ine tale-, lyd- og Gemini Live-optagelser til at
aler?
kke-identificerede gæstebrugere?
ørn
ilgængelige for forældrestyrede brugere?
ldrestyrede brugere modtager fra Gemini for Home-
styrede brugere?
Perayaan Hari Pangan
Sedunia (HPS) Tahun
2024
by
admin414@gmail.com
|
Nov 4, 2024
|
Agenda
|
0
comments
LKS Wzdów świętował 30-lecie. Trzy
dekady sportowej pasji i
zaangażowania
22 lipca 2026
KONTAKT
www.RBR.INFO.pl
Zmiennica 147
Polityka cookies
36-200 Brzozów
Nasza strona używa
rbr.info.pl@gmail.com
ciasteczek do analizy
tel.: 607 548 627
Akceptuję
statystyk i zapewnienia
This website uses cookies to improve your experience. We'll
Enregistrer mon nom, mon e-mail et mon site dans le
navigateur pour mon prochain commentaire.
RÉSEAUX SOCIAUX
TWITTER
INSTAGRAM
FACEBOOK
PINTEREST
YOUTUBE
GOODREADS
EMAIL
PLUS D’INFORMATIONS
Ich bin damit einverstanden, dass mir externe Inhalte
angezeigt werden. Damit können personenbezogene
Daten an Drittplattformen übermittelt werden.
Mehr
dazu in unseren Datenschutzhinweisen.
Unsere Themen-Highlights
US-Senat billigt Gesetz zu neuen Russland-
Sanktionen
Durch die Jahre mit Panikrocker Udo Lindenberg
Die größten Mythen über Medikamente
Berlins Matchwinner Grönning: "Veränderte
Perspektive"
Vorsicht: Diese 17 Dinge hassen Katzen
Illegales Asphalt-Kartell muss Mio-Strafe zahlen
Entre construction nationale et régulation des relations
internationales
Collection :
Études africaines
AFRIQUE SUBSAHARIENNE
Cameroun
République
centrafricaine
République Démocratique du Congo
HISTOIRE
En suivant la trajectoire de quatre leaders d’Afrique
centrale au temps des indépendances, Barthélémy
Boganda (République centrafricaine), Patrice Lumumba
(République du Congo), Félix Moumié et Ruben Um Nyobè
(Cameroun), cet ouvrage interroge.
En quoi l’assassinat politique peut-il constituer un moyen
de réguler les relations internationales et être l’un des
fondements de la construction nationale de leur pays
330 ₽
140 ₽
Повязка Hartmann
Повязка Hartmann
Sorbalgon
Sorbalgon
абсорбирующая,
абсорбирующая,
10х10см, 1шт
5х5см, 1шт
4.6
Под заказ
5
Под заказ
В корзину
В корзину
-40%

§ **EXERCISE**:
Restate the material word for word so that no line differs from the original.

§ **EXERCISE OUTPUT**:
ine tale-, lyd- og Gemini Live-optagelser til at
aler?
kke-identificerede gæstebrugere?
ørn
ilgængelige for forældrestyrede brugere?
ldrestyrede brugere modtager fra Gemini for Home-
styrede brugere?
Perayaan Hari Pangan
Sedunia (HPS) Tahun
2024
by
admin414@gmail.com
|
Nov 4, 2024
|
Agenda
|
0
comments
LKS Wzdów świętował 30-lecie. Trzy
dekady sportowej pasji i
zaangażowania
22 lipca 2026
KONTAKT
www.RBR.INFO.pl
Zmiennica 147
Polityka cookies
36-200 Brzozów
Nasza strona używa
rbr.info.pl@gmail.com
ciasteczek do analizy
tel.: 607 548 627
Akceptuję
statystyk i zapewnienia
This website uses cookies to improve your experience. We'll
Enregistrer mon nom, mon e-mail et mon site dans le
navigateur pour mon prochain commentaire.
RÉSEAUX SOCIAUX
TWITTER
INSTAGRAM
FACEBOOK
PINTEREST
YOUTUBE
GOODREADS
EMAIL
PLUS D’INFORMATIONS
Ich bin damit einverstanden, dass mir externe Inhalte
angezeigt werden. Damit können personenbezogene
Daten an Drittplattformen übermittelt werden.
Mehr
dazu in unseren Datenschutzhinweisen.
Unsere Themen-Highlights
US-Senat billigt Gesetz zu neuen Russland-
Sanktionen
Durch die Jahre mit Panikrocker Udo Lindenberg
Die größten Mythen über Medikamente
Berlins Matchwinner Grönning: "Veränderte
Perspektive"
Vorsicht: Diese 17 Dinge hassen Katzen
Illegales Asphalt-Kartell muss Mio-Strafe zahlen
Entre construction nationale et régulation des relations
internationales
Collection :
Études africaines
AFRIQUE SUBSAHARIENNE
Cameroun
République
centrafricaine
République Démocratique du Congo
HISTOIRE
En suivant la trajectoire de quatre leaders d’Afrique
centrale au temps des indépendances, Barthélémy
Boganda (République centrafricaine), Patrice Lumumba
(République du Congo), Félix Moumié et Ruben Um Nyobè
(Cameroun), cet ouvrage interroge.
En quoi l’assassinat politique peut-il constituer un moyen
de réguler les relations internationales et être l’un des
fondements de la construction nationale de leur pays
330 ₽
140 ₽
Повязка Hartmann
Повязка Hartmann
Sorbalgon
Sorbalgon
абсорбирующая,
абсорбирующая,
10х10см, 1шт
5х5см, 1шт
4.6
Под заказ
5
Под заказ
В корзину
В корзину
-40%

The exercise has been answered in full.